Darbe esnasında Lizbon’da bulunanlardan biri de –gelecekte yine dünya çapında bir yazar ve mükemmel bir gazeteci olarak tanınacak olan- Manuel Vazquez Montalban’dı.  Franco’nun hala İspanya’da hüküm sürdüğü o vakitlerde, bir Barselona gazetesi olan TeleExpress için makaleler yazmaktaydı. “'Paco Ibañez, Patxi Andion ve yeni tarzda Katalan şarkıları, hepsi radyo ve televizyondaydı; İspanya’nın demokrat politikacıları ve entelektüelleri şu slogan eşliğinde Portekiz’e akın ediyordu: ‘Otomobille ulaşabileceğimiz kadar yakınımızdaki ilk devrim’. Madem ki faşist Portekiz’de yan gelip yatma turizmi ülkeye gelen yabancı sermayenin en önemli kalemlerinden birini teşkil ediyordu, (… ) o halde demokratik Portekiz’de bunu, özgürlüğün ne menem bir şey olduğunu dikizlemek üzere otelleri dolduranların politik turizmi ikame edecek”.

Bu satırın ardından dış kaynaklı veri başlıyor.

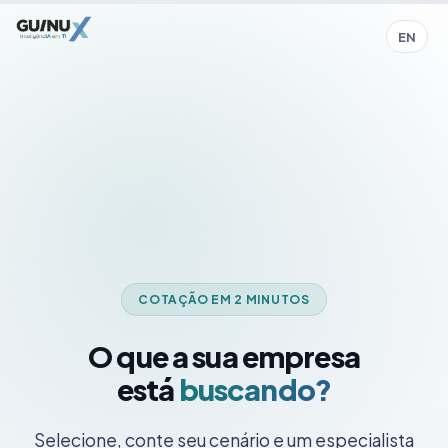
EN
COTAÇÃO EM 2 MINUTOS
O que a sua empresa
está
buscando?
Selecione, conte seu cenário e um especialista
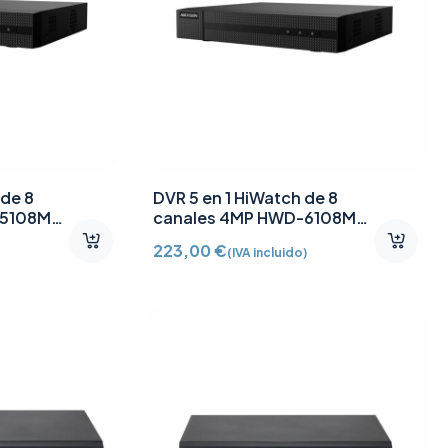
 de 8
DVR 5 en 1 HiWatch de 8
-5108MH-
canales 4MP HWD-6108MH-
G4
223,00
€
(IVA incluido)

Muhtemelen bu, ülkenin tarihinde işçilerin de iştirak etmekten gurur duyduğu ender anlardan biriydi (tıpkı Birinci Cumhuriyet’in bir kısmında, emek hareketinin bir kısmı için geçerli olduğu gibi). Şu anlamda ki; işçinin üretimi sevk ve idare eden –ve pek de zeki olan- başkaları için çalışmak durumunda olduğunu vazeden mütehakkim ideolojiyi sorgulayan bir kültürü dayatacak sosyal bir kuvvet mevcuttu. O meşhur “işi işadamları yaratır” ideolojisi tepe taklak olmuş; artık işçi, ekonomik faaliyetine tekabül eden kültürel bir merkeziyet edinmişti.  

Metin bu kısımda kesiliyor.